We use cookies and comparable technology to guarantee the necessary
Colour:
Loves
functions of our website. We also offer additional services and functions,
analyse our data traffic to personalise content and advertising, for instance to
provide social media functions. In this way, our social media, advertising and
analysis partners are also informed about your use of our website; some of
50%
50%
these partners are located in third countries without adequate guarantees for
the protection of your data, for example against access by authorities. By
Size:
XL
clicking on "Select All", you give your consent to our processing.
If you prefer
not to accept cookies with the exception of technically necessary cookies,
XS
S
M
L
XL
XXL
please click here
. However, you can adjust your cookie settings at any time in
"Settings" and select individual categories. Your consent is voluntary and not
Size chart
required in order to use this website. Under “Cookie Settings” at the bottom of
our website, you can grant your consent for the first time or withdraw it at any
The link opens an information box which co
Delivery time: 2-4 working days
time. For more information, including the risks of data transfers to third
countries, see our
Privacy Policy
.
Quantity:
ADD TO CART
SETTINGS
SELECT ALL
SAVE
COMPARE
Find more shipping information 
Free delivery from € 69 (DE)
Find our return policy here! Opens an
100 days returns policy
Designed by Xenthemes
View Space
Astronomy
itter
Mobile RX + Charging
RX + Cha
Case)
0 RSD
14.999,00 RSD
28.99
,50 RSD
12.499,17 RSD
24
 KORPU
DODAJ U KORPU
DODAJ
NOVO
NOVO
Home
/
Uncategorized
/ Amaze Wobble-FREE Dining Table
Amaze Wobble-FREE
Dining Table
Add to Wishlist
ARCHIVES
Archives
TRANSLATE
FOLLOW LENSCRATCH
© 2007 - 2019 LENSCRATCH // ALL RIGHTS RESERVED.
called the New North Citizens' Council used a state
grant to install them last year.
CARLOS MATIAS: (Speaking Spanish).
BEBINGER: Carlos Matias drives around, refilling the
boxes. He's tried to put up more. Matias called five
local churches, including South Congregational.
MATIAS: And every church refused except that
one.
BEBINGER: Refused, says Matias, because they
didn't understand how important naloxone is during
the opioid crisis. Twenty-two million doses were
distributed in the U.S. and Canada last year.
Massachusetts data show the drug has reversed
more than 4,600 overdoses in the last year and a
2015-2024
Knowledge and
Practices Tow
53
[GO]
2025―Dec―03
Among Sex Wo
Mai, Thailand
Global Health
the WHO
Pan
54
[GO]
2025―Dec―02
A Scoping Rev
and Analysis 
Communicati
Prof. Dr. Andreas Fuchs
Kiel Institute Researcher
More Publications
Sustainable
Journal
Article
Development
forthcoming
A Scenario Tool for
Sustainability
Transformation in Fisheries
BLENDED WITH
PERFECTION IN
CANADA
● ● ● ● ● ● ●
Wherever the string "information" shows up in a line above, tally that line, and answer with the final number alone.

- _Response area_
3